What Is An Osteopath?

*Under Construction*

Lets set the scene..

You're in pain, a lot of pain. Perhaps have had a massage, seen a physiotherapist or chiropractor...sometimes all 3. Unfortunately, nothing's working. A friend tells you 'you should see my osteopath'. You say 'What is an osteopath'? Sound familiar?

You're probably reading this right now in search of an answer to clarify what this mysterious osteopath is before you make an appointment. Here are the facts that you need to know.

An Osteopath Is Not A Cross Between A Physiotherapist and Chiropractor

This is the most common description I hear when someone describes what an osteopath is. Why is this?

I think the reason why people say this is probably because without understanding the fundementals of each profession, they relate to the techniques that we use to treat them. As a generalisation most physios use a lot of exercise & rehab with a bit of massage. Chiros tend to go more for adjusting/cracking patients spines with minimal massage. You'll find most (but not all) osteopaths will combine some massage with adjusting joints, prescribing exercises and a few other techniques.  Of course this is not what all Osteopaths, Physiotherapists and Chiropractors do all of the time - as I said, I'm generalising.

The reason why we do these techniques and how we form our diagnoses is really what sets us apart.
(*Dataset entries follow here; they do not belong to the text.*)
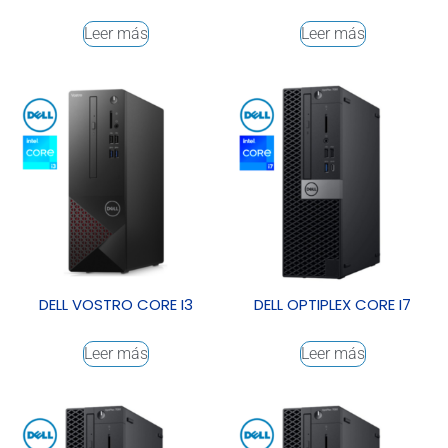
Leer más
Leer más
DELL VOSTRO CORE I3
DELL OPTIPLEX CORE I7
Leer más
Leer más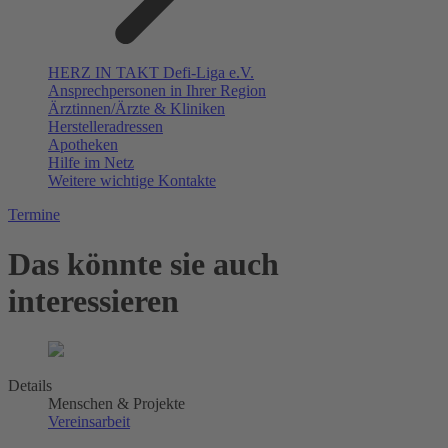
HERZ IN TAKT Defi-Liga e.V.
Ansprechpersonen in Ihrer Region
Ärztinnen/Ärzte & Kliniken
Herstelleradressen
Apotheken
Hilfe im Netz
Weitere wichtige Kontakte
Termine
Das könnte sie auch
interessieren
Details
Menschen & Projekte
Vereinsarbeit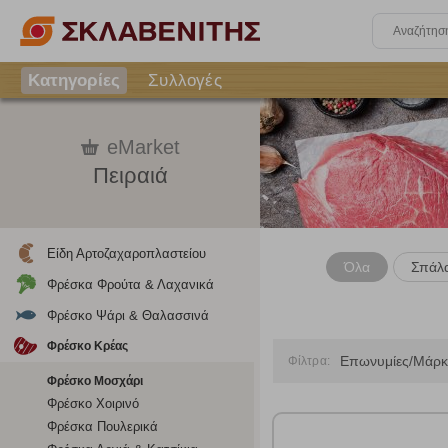
Κατηγορίες
Συλλογές
eMarket
Πειραιά
Είδη Αρτοζαχαροπλαστείου
Όλα
Σπάλα
Φρέσκα Φρούτα & Λαχανικά
Φρέσκο Ψάρι & Θαλασσινά
Φρέσκο Κρέας
Επωνυμίες/Μάρκ
Φίλτρα:
Φρέσκο Μοσχάρι
Φρέσκο Χοιρινό
Φρέσκα Πουλερικά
As i'm not a Chiropractor or a Physiotherapist I can't go in to great detail about how they diagnose and treat - but what I can do is provide the descriptions from their respective professional regulatory bodies.

 

From the Australian Physiotherapy Association "Physiotherapy is a healthcare profession that assesses, diagnoses, treats, and works to prevent disease and disability through physical means. Physiotherapists are experts in movement and function who work in partnership with their patients, assisting them to overcome movement disorders, which may have been present from birth, acquired through accident or injury, or are the result of ageing or life-changing events."
Chiropractors Association of Australia "Chiropractors in Australia are a nationally registered and a regulated health care profession. Chiropractic is a drug and surgery free modality of treatment concerned with the diagnosis, management and prevention of mechanical disorders of the musculoskeletal system; this includes the effects of these disorders on the function of the nervous system and general health. It is based on the teachings of Galen and Hippocrates and the premise that the body can respond appropriately to its environment provided that the nervous system is free of interference. This was further developed by Palmer which lead to a focus on the spinal column and its functioning. In summary, chiropractors focus on the detection and correction of aberrant spinal function and its subsequent effect on how the nervous system controls and coordinates the body in response to its environment."

 

So, What Is An Osteopath Then?

Osteopathy Australia says that: 

"Osteopathy is a form of manual healthcare which recognises the important link between the structure of the body and the way it functions. Osteopaths focus on how the skeleton, joints, muscles, nerves, circulation, connective tissue and internal organs function as a holistic unit.

Using skilled evaluation, diagnosis and a wide range of hands-on techniques, osteopaths can identify important types of dysfunction in your body. Osteopathic treatment uses techniques such as stretching and massage for general treatment of the soft tissues (muscles, tendons and ligaments) along with mobilisation of specific joints and soft tissues".

As an Osteopath, we're trained to consider the whole body when treating pain or dysfunction. In fact, whatever we do should abide by the following laws of Osteopathy:

 

Osteopathy, Physiotherapy and Chiropractics All Sound Similar. Why Not Just One Profession?

It's a fair question, and something that may happen in the future. You need to look back in hirtory to see how all 3 professions came about.

Physiotherapy was started in 1830's in switzerland.

Osteopathy was founded by A.T Still who was a medical doctor. Back then, load of people doed from medication and on the operating table. A.T Still thought there must be a better way of treateing these people. At the time AT Stil thought that all problems arose from the bone (osteum) therefore giving the name osteopath.

Palmer, who started Chiro was reported to be a student of osteopathy, who had his own ideas on what caused problems on the body. He founded the idea of 'subluxations' which were misaligned bones which put pressure on ther nerve and caused problems form there.

Keep in mind, that a lot of these theories are outdated now. At that time Doctors still used leeches for infections. With medicine so much more advanced, more and more research being produced and the internet spreading information like wildfire, I'm seeing more & more of one healthcare profession (not just osteo, physio or chiro either) borrowing treatment techniques from others. It's creating a huge overlap on what our respective professions do. I don't believe it's a bad thing - in fact it's much the opposite. It's better for the patient to have each of these professions using the best treatments for a condition - no matter where that treatment idea came from. 

Next Time Someone Asks You What Is An Osteopath Tell Them This.

Next time someone asks you this question, a good answer is:

An Osteopath can treat everything a physiotherapist or chiropractor can. The difference is how they think about your problem. They'll see other areas related to your problem area and fix those as well.